— Problem description —
Search the listing below for the string "this" and show each line that contains it.

— Data listing —
========================================

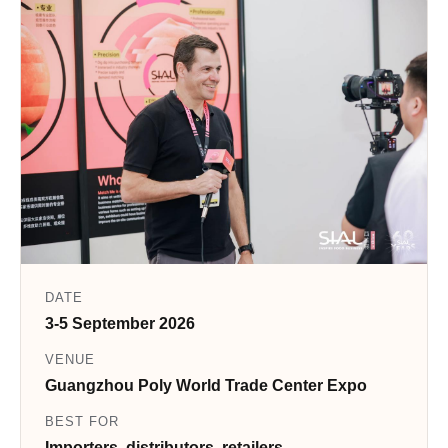
DATE
3-5 September 2026
VENUE
Guangzhou Poly World Trade Center Expo
BEST FOR
Importers, distributors, retailers,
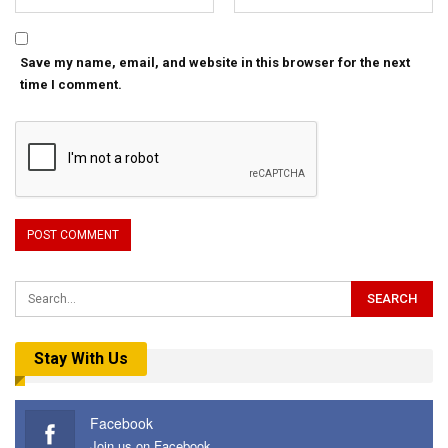
Save my name, email, and website in this browser for the next
time I comment.
Stay With Us
Facebook
Join us on Facebook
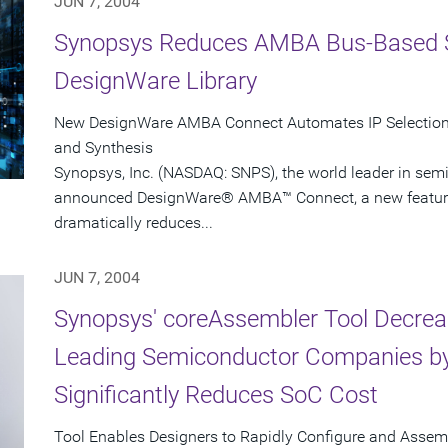
JUN 7, 2004
Synopsys Reduces AMBA Bus-Based 
DesignWare Library
New DesignWare AMBA Connect Automates IP Selection, 
and Synthesis
Synopsys, Inc. (NASDAQ: SNPS), the world leader in sem
announced DesignWare® AMBA™ Connect, a new feature i
dramatically reduces...
JUN 7, 2004
Synopsys' coreAssembler Tool Decrea
Leading Semiconductor Companies by
Significantly Reduces SoC Cost
Tool Enables Designers to Rapidly Configure and Asse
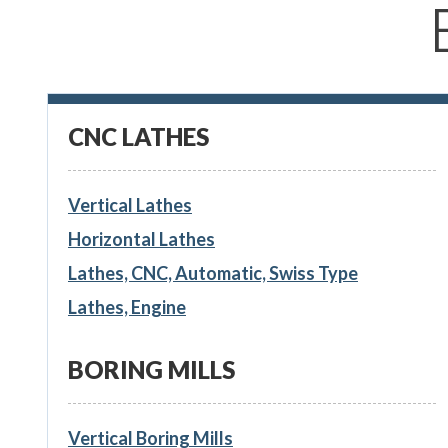
CNC LATHES
Vertical Lathes
Horizontal Lathes
Lathes, CNC, Automatic, Swiss Type
Lathes, Engine
BORING MILLS
Vertical Boring Mills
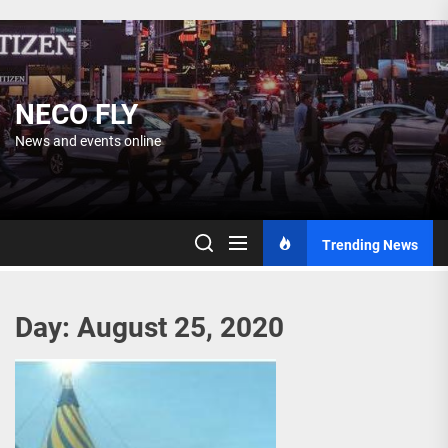
Skip
to
the
content
NECO FLY
News and events online
Trending News
Day:
August 25, 2020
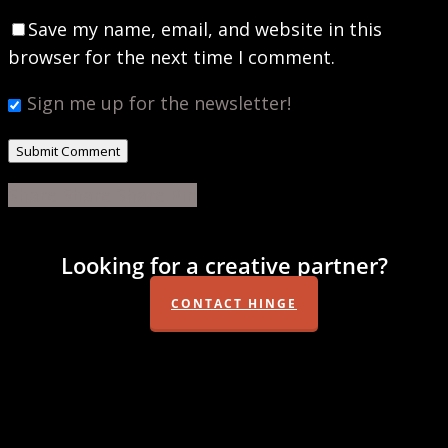
Save my name, email, and website in this
browser for the next time I comment.
Sign me up for the newsletter!
Share
Share
Share
Share
Pin
Looking for a creative partner?
CONTACT HINGE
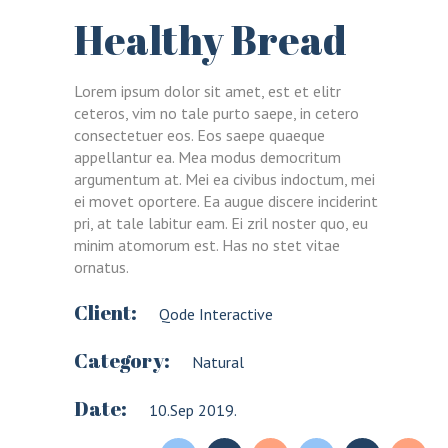
Healthy Bread
Lorem ipsum dolor sit amet, est et elitr
ceteros, vim no tale purto saepe, in cetero
consectetuer eos. Eos saepe quaeque
appellantur ea. Mea modus democritum
argumentum at. Mei ea civibus indoctum, mei
ei movet oportere. Ea augue discere inciderint
pri, at tale labitur eam. Ei zril noster quo, eu
minim atomorum est. Has no stet vitae
ornatus.
Client:
Qode Interactive
Category:
Natural
Date:
10.Sep 2019.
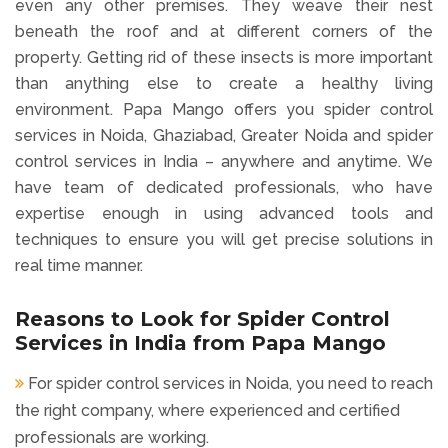
even any other premises. They weave their nest
beneath the roof and at different corners of the
property. Getting rid of these insects is more important
than anything else to create a healthy living
environment. Papa Mango offers you spider control
services in Noida, Ghaziabad, Greater Noida and spider
control services in India – anywhere and anytime. We
have team of dedicated professionals, who have
expertise enough in using advanced tools and
techniques to ensure you will get precise solutions in
real time manner.
Reasons to Look for Spider Control
Services in India from Papa Mango
For spider control services in Noida, you need to reach
the right company, where experienced and certified
professionals are working.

========================================

— Task result —
Save my name, email, and website in this browser for the next
Save my name, email, and website in this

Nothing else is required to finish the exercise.